Re: length of text by different languages

From: Jon Babcock (jon@kanji.com)
Date: Thu Mar 06 2003 - 11:05:13 EST

  • Next message: Chris Jacobs: "Re: The display of *kholam* on PCs"

    Yung-Fong Tang wrote:
    > I remember there were some study to show although UTF-8 encode each
    > Japanese/Chinese characters in 3 bytes, Japanese/Chinese usually use
    > LESS characters in writting to communicate information than alphabetic
    > base langauges.

    For my commercial Japanese-to-English translation work, I
    estimate from 2.3 to 3.2 Japanese characters for one word of
    English, estimated at 6 characters. It varies depending on the
    kanji to kana ratio in the source text.

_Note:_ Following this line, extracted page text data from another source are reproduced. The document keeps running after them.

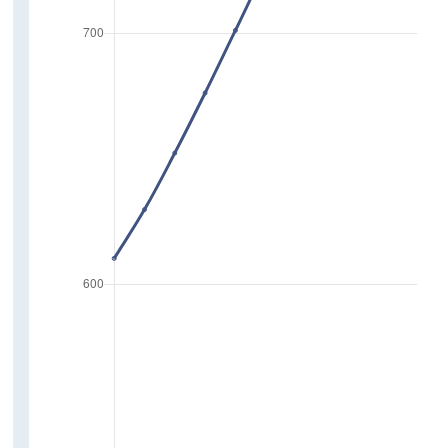
Reduction of Greenhouse Gas Emissions
Travel and Tourism
Purpose and Mode of Journey
Use of Public Transport
Holiday Travel
Electric Vehicles
Activity
Personal Care
Household Activities
Physical
Life Events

    For commercial contemporary Chinese-to-English translation, I
    estimate 1.4 to 1.8 Chinese characters per English word,
    estimated at 6 characters. (I just asked about this on a mailing
    list devoted to C-E/E-C translation and the one translator who
    responded said he uses 1.62 Chinese characters per English word
    which agrees with my experience.)

    Since a "word" is probably about the smallest chunk of meaning
    you're going find, this would suggest that where it takes 6
    bytes to encode a word of English at one-byte per character, at
    3 bytes per character, it will take from about 4.3 to 3.3 bytes
    to encode a word of Chinese, I guess.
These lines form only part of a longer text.